You have a chronic health condition and visit your specialist for an annual check-up, but the referral’s expired. You’re told to get a new referral from the GP to claim the Medicare rebate. You take the next afternoon off to see your GP, who gives you another 12 month referral and tells you they can’t backdate it. You’re out of pocket for the specialist fee and gap payment for your GP consultation. You’ll have to do it all again next year.
Common issues like this are highlighted in a new report on the specialist referral system out today by the Deeble Institute for Health Policy Research, the research arm of the Australian Healthcare and Hospitals Association.
The report, which we co-authored, finds shortcomings in a broken referral system, plagued by poor data collection and wasted dollars.
Fixing these issues requires a better understanding of patients’ long-term needs and the health and economic consequences of the medical referral system.
Chronic illness is more common now
The rules about specialist referrals were developed in the 70s, when acute illness was more common.
Now more people each year are being diagnosed with a chronic illness, needing long-term specialist management.
They will often need multiple referrals, depending on how many specialists they see and when these referrals expire. This can be a frustrating financial and logistical burden and can even cause some patients to delay treatment.
Referrals can be too short
Different types of health-care workers can refer you to specialists or consultant physicians. The duration of the referral ultimately depends on who issues it.

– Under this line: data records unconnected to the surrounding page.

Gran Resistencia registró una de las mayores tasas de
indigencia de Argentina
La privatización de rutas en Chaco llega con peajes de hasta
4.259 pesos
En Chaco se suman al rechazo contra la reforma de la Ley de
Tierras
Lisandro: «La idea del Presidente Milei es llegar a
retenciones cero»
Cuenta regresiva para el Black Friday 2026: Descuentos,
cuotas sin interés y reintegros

GPs commonly limit their referrals to fixed terms, even though indefinite referrals are possible. Specialists can only issue referrals to other specialists for three months, and this rule poses serious challenges for many vulnerable people.

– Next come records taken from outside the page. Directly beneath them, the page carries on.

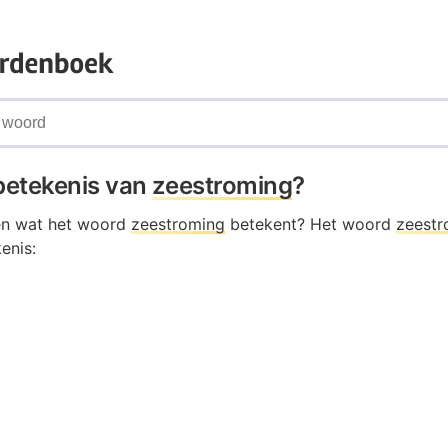
 betekenis van
zeestroming
?
en wat het woord
zeestroming
betekent? Het woord
zeestr
enis: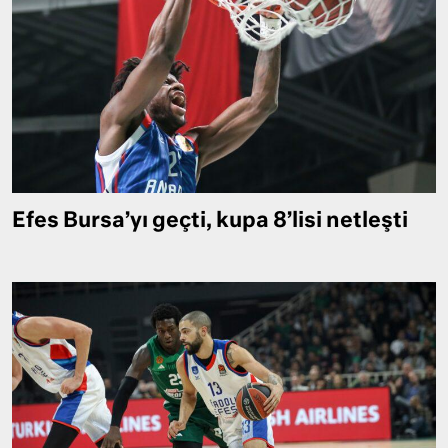
Efes Bursa’yı geçti, kupa 8’lisi netleşti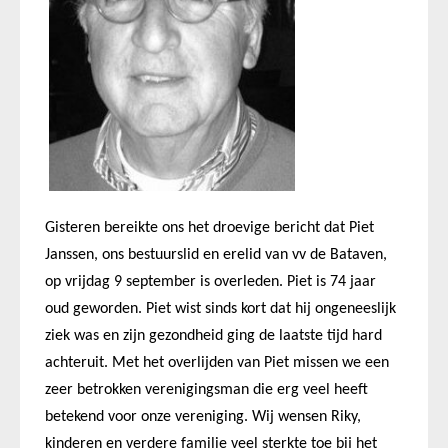
Gisteren bereikte ons het droevige bericht dat Piet
Janssen, ons bestuurslid en erelid van vv de Bataven,
op vrijdag 9 september is overleden. Piet is 74 jaar
oud geworden. Piet wist sinds kort dat hij ongeneeslijk
ziek was en zijn gezondheid ging de laatste tijd hard
achteruit. Met het overlijden van Piet missen we een
zeer betrokken verenigingsman die erg veel heeft
betekend voor onze vereniging. Wij wensen Riky,
kinderen en verdere familie veel sterkte toe bij het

One example, taken from a review of Medicare in 2016, is of cancer patients receiving different types of therapy, where the radiation oncology treatment lasts longer than three months. When the referral expires, the patient needs to obtain a new one to continue treatment.
Issues the review identified about the three month rule included difficulties providers had in interpreting the rules, leading to improper Medicare billing practices. This echoes previous concerns.
Why are referrals stuck in the 70s?
Regardless of the burden on patients, health-care workers and Medicare, both sides of government have shown little interest in changing the referral rules.
This is largely because of the general principles that sit behind them. These include the need to keep people away from expensive specialist care and the importance of GPs as gatekeepers of the health system.